Saved data entries
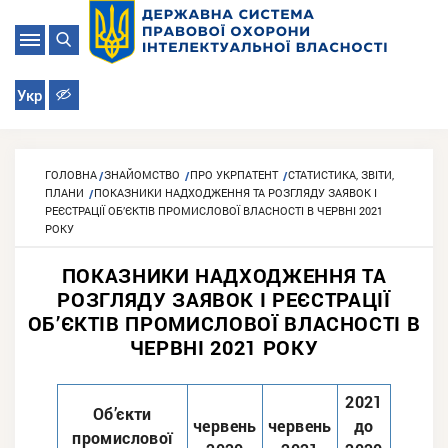
Укр
ГОЛОВНА
ЗНАЙОМСТВО
ПРО УКРПАТЕНТ
СТАТИСТИКА, ЗВІТИ,
ПЛАНИ
ПОКАЗНИКИ НАДХОДЖЕННЯ ТА РОЗГЛЯДУ ЗАЯВОК І
РЕЄСТРАЦІЇ ОБ’ЄКТІВ ПРОМИСЛОВОЇ ВЛАСНОСТІ В ЧЕРВНІ 2021
РОКУ
ПОКАЗНИКИ НАДХОДЖЕННЯ ТА
РОЗГЛЯДУ ЗАЯВОК І РЕЄСТРАЦІЇ
ОБ’ЄКТІВ ПРОМИСЛОВОЇ ВЛАСНОСТІ В
ЧЕРВНІ 2021 РОКУ
2021
Об’єкти
червень
червень
до
промислової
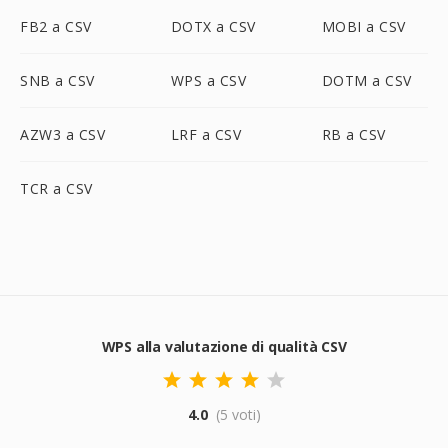
FB2 a CSV
DOTX a CSV
MOBI a CSV
SNB a CSV
WPS a CSV
DOTM a CSV
AZW3 a CSV
LRF a CSV
RB a CSV
TCR a CSV
WPS alla valutazione di qualità CSV
4.0
(5 voti)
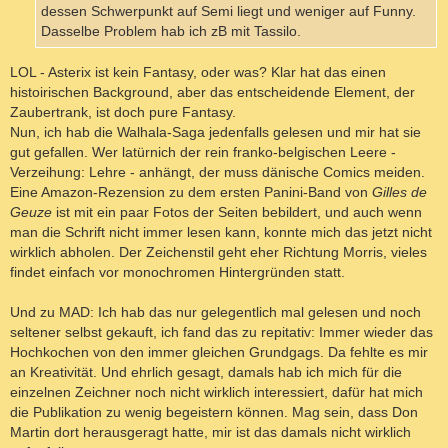
dessen Schwerpunkt auf Semi liegt und weniger auf Funny.
Dasselbe Problem hab ich zB mit Tassilo.
LOL - Asterix ist kein Fantasy, oder was? Klar hat das einen
histoirischen Background, aber das entscheidende Element, der
Zaubertrank, ist doch pure Fantasy.
Nun, ich hab die Walhala-Saga jedenfalls gelesen und mir hat sie
gut gefallen. Wer latürnich der rein franko-belgischen Leere -
Verzeihung: Lehre - anhängt, der muss dänische Comics meiden.
Eine Amazon-Rezension zu dem ersten Panini-Band von
Gilles de
Geuze
ist mit ein paar Fotos der Seiten bebildert, und auch wenn
man die Schrift nicht immer lesen kann, konnte mich das jetzt nicht
wirklich abholen. Der Zeichenstil geht eher Richtung Morris, vieles
findet einfach vor monochromen Hintergründen statt.
Und zu MAD: Ich hab das nur gelegentlich mal gelesen und noch
seltener selbst gekauft, ich fand das zu repitativ: Immer wieder das
Hochkochen von den immer gleichen Grundgags. Da fehlte es mir
an Kreativität. Und ehrlich gesagt, damals hab ich mich für die
einzelnen Zeichner noch nicht wirklich interessiert, dafür hat mich
die Publikation zu wenig begeistern können. Mag sein, dass Don
Martin dort herausgeragt hatte, mir ist das damals nicht wirklich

Work task — If pictures appear in the data, omit them and copy all other parts exactly.

Finished exercise —
Укр
ГОЛОВНА
ЗНАЙОМСТВО
ПРО УКРПАТЕНТ
СТАТИСТИКА, ЗВІТИ,
ПЛАНИ
ПОКАЗНИКИ НАДХОДЖЕННЯ ТА РОЗГЛЯДУ ЗАЯВОК І
РЕЄСТРАЦІЇ ОБ’ЄКТІВ ПРОМИСЛОВОЇ ВЛАСНОСТІ В ЧЕРВНІ 2021
РОКУ
ПОКАЗНИКИ НАДХОДЖЕННЯ ТА
РОЗГЛЯДУ ЗАЯВОК І РЕЄСТРАЦІЇ
ОБ’ЄКТІВ ПРОМИСЛОВОЇ ВЛАСНОСТІ В
ЧЕРВНІ 2021 РОКУ
2021
Об’єкти
червень
червень
до
промислової
FB2 a CSV
DOTX a CSV
MOBI a CSV
SNB a CSV
WPS a CSV
DOTM a CSV
AZW3 a CSV
LRF a CSV
RB a CSV
TCR a CSV
WPS alla valutazione di qualità CSV
4.0
(5 voti)
dessen Schwerpunkt auf Semi liegt und weniger auf Funny.
Dasselbe Problem hab ich zB mit Tassilo.
LOL - Asterix ist kein Fantasy, oder was? Klar hat das einen
histoirischen Background, aber das entscheidende Element, der
Zaubertrank, ist doch pure Fantasy.
Nun, ich hab die Walhala-Saga jedenfalls gelesen und mir hat sie
gut gefallen. Wer latürnich der rein franko-belgischen Leere -
Verzeihung: Lehre - anhängt, der muss dänische Comics meiden.
Eine Amazon-Rezension zu dem ersten Panini-Band von
Gilles de
Geuze
ist mit ein paar Fotos der Seiten bebildert, und auch wenn
man die Schrift nicht immer lesen kann, konnte mich das jetzt nicht
wirklich abholen. Der Zeichenstil geht eher Richtung Morris, vieles
findet einfach vor monochromen Hintergründen statt.
Und zu MAD: Ich hab das nur gelegentlich mal gelesen und noch
seltener selbst gekauft, ich fand das zu repitativ: Immer wieder das
Hochkochen von den immer gleichen Grundgags. Da fehlte es mir
an Kreativität. Und ehrlich gesagt, damals hab ich mich für die
einzelnen Zeichner noch nicht wirklich interessiert, dafür hat mich
die Publikation zu wenig begeistern können. Mag sein, dass Don
Martin dort herausgeragt hatte, mir ist das damals nicht wirklich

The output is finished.